◆ **Exercise brief**: Check each line of the entries. Copy the ones that contain the string "کتاب".

◆ **Saved data entries**:

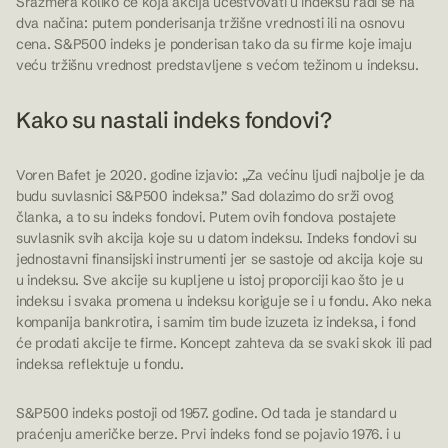
Srazmera koliko će koja akcija učestvovati u indeksu radi se na
dva načina: putem ponderisanja tržišne vrednosti ili na osnovu
cena. S&P500 indeks je ponderisan tako da su firme koje imaju
veću tržišnu vrednost predstavljene s većom težinom u indeksu.
Kako su nastali indeks fondovi?
Voren Bafet je 2020. godine izjavio: „Za većinu ljudi najbolje je da
budu suvlasnici S&P500 indeksa.” Sad dolazimo do srži ovog
članka, a to su indeks fondovi. Putem ovih fondova postajete
suvlasnik svih akcija koje su u datom indeksu. Indeks fondovi su
jednostavni finansijski instrumenti jer se sastoje od akcija koje su
u indeksu. Sve akcije su kupljene u istoj proporciji kao što je u
indeksu i svaka promena u indeksu koriguje se i u fondu. Ako neka
kompanija bankrotira, i samim tim bude izuzeta iz indeksa, i fond
će prodati akcije te firme. Koncept zahteva da se svaki skok ili pad
indeksa reflektuje u fondu.
S&P500 indeks postoji od 1957. godine. Od tada je standard u
praćenju američke berze. Prvi indeks fond se pojavio 1976. i u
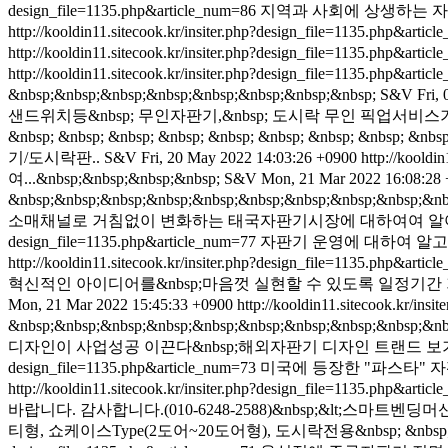
design_file=1135.php&article_num=86
지역과 사회에 상생하는 자판기&n
http://kooldin11.sitecook.kr/insiter.php?design_file=1135.php&arti
http://kooldin11.sitecook.kr/insiter.php?design_file=1135.php&arti
http://kooldin11.sitecook.kr/insiter.php?design_file=1135.php&arti
&nbsp;&nbsp;&nbsp;&nbsp;&nbsp;&nbsp;&nbsp;&nbsp;
S&V
Fri,
샌드위치등&nbsp; 무인자판기,&nbsp; 도시락 무인 픽업서비스기&n
&nbsp; &nbsp; &nbsp; &nbsp; &nbsp; &nbsp; &nbsp;
기/도시락판..
S&V
Fri, 20 May 2022 14:03:26 +0900
http://kooldi
여...&nbsp;&nbsp;&nbsp;&nbsp;
S&V
Mon, 21 Mar 2022 16:08:28
&nbsp;&nbsp;&nbsp;&nbsp;&nbsp;&nbsp;&nbsp;&nbsp;&nbsp;&nb
소매채널로 거침없이 변화하는 태국자판기시장에 대하여여 알아본다.&nbsp;
design_file=1135.php&article_num=77
자판기 운영에 대하여 알고 싶은 
http://kooldin11.sitecook.kr/insiter.php?design_file=1135.php&arti
혁신적인 아이디어를&nbsp;마음껏 실현할 수 있도록 일정기간 기존 
Mon, 21 Mar 2022 15:45:33 +0900
http://kooldin11.sitecook.kr/ins
&nbsp;&nbsp;&nbsp;&nbsp;&nbsp;&nbsp;&nbsp;&nbsp;&nbsp;&nb
디자인이 사업성공 이끈다&nbsp;해외자판기 디자인 트랜드 보기&nbsp;&n
design_file=1135.php&article_num=73
미국에 등장한 "파스타" 자판기
http://kooldin11.sitecook.kr/insiter.php?design_file=1135.php&arti
바랍니다. 감사합니다.(010-6248-2588)&nbsp;&lt;스마트벤
티형, 쇼케이스Type(2도어~20도어형), 도시락전용&nbsp; &nbsp; &nbsp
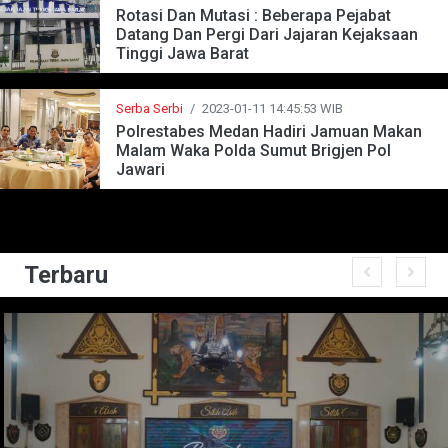
Rotasi Dan Mutasi : Beberapa Pejabat
Datang Dan Pergi Dari Jajaran Kejaksaan
Tinggi Jawa Barat
Serba Serbi
/
2023-01-11 14:45:53 WIB
Polrestabes Medan Hadiri Jamuan Makan
Malam Waka Polda Sumut Brigjen Pol
Jawari
Terbaru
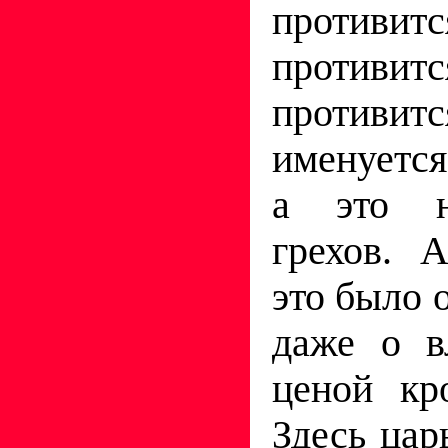
противи
противит
противит
именуетс
а это н
грехов. 
это было о
даже о в
ценой кр
Здесь цар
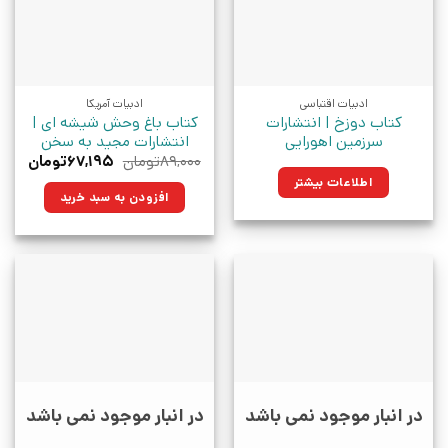
ادبیات اقتباسی
ادبیات آمریکا
کتاب دوزخ | انتشارات
کتاب باغ وحش شیشه ای |
سرزمین اهورایی
انتشارات مجید به سخن
قیمت
قیمت
۸۹,۰۰۰
تومان
۶۷,۱۹۵
تومان
اصلی:
فعلی:
اطلاعات بیشتر
۸۹,۰۰۰تومان
۶۷,۱۹۵تو
افزودن به سبد خرید
بود.
در انبار موجود نمی باشد
در انبار موجود نمی باشد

◆ **Exercise solution**:
کتاب دوزخ | انتشارات
کتاب باغ وحش شیشه ای |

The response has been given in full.